A well-known professor of computational linguistics based at a major U.S. university

“There are many opportunities for conventional digital technologies to make vast improvements in human life and society. Advances in computing alongside advances in the biosciences and health sciences are promising. A better understanding of the human mind is likely to arise over the next 15 years, and this could have major positive impacts, especially as it relates to problems of the mind such as addiction (to drugs, gambling, etc.) as well as depression and other disorders. Changes in social and political forces have given hope to combating issues surrounding climate change, clean energy, disappearing life and reduction of toxins in the environment. Solutions will be found to make cutting-edge machine learning computation less expensive in terms of processors and the energy to drive them. The rapid advances in machine learning and robotics will continue, and they will be used both for social good and ill. The good includes better methods of combating disease and climate, and robots that can do more tasks that people don’t want to or that are unsafe. Food production should also be more efficient via a combination of algorithms and robotics. 3D printing is still just getting started; by 2035 it will be much more widely used in a much wider range of applications. There will be a better understanding of how to integrate 3D printing with conventional building construction. Tools to aid human creativity will continue to advance apace; how people create content is going to radically change, and in fact that process has already begun. We’ll see more technology implanted into humans that aid them in various ways, led by research in human-brain interfaces. By 2035 there is a chance that many changes will have been wrought by quantum computing. … If progress is made there, it could perhaps lead to better modeling of real-world systems like weather and climate change, and perhaps applications in physics.”

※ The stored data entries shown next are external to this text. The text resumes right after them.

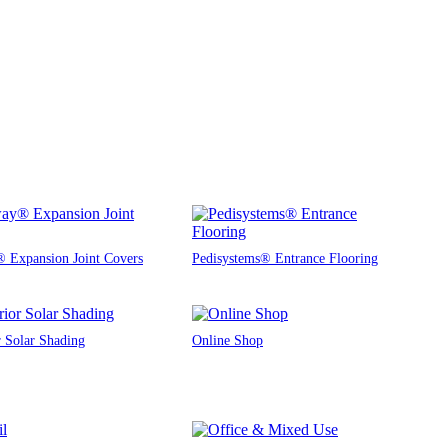
 Expansion Joint Covers
Pedisystems® Entrance Flooring
r Solar Shading
Online Shop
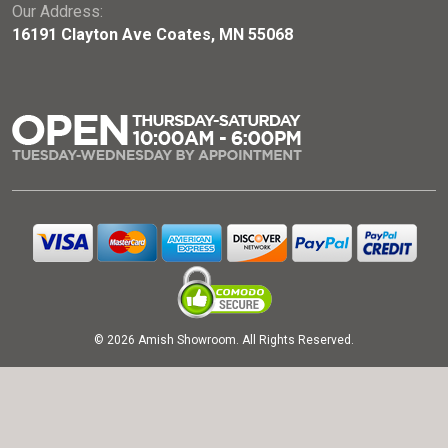
Our Address:
16191 Clayton Ave Coates, MN 55068
© 2026 Amish Showroom. All Rights Reserved.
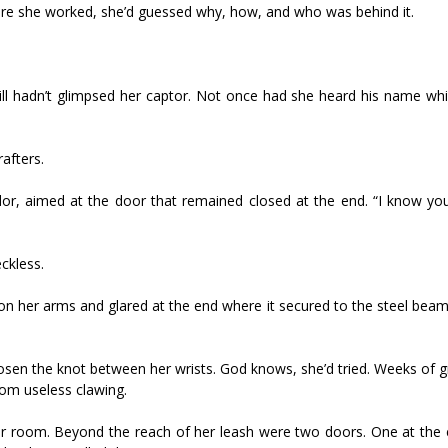
re she worked, she’d guessed why, how, and who was behind it.
ll hadn’t glimpsed her captor. Not once had she heard his name wh
afters.
dor, aimed at the door that remained closed at the end. “I know yo
ckless.
on her arms and glared at the end where it secured to the steel bea
loosen the knot between her wrists. God knows, she’d tried. Weeks of
rom useless clawing.
r room. Beyond the reach of her leash were two doors. One at the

Zizi Papacharissi, professor and head of the communication department and professor of political science at the University of Illinois-Chicago

“I see technologies improving communication among friends, family and colleagues. Personally mediated communication will be supported by technology that is more custom-made, easier to use, conversational agent-supported and social-robot enabled. I see technology advancing in making communication more immediate, more warm, more direct, more nuanced, more clear and more high fidelity. I see us moving away from social media platforms, due to growing cynicism about how they are managed, and this is a good thing. The tools we use will be more precise, glossy and crash-proof – but they will not bring about social justice, heightened connection or healthier relationships. Just because you get a better stove, does not mean you become a better cook. Getting a better car does not immediately make you a better driver. The lead motivating factor in technology design is profit. Unless the mentality of innovation is radically reconfigured so as to consider innovative something that promotes social justice and not something that makes things happen at a faster pace (and thus is better for profit goals), tech will not do much for social justice. We will be making better cars, but those cars will not have features that motivate us to become more responsible drivers; they will not be accessible in meaningful ways; they will not be friendly to the environment; they will not improve our lives in ways that push us forward (instead of giving us different ways to do what we have already been able to do in the past).”

We can lament that these predictions are, by the numbers, more negative than positive; but Pew’s 300+ experts have given us much to think about in both the debit and credit columns. And it should be said that this is not just the province of experts; the welfare of every member of society is at stake here, so everyone should learn all they can about these issues and seek to develop informed opinions, and to act where they have opportunity to push toward the best AI future we can manage, as we barrel toward 2035.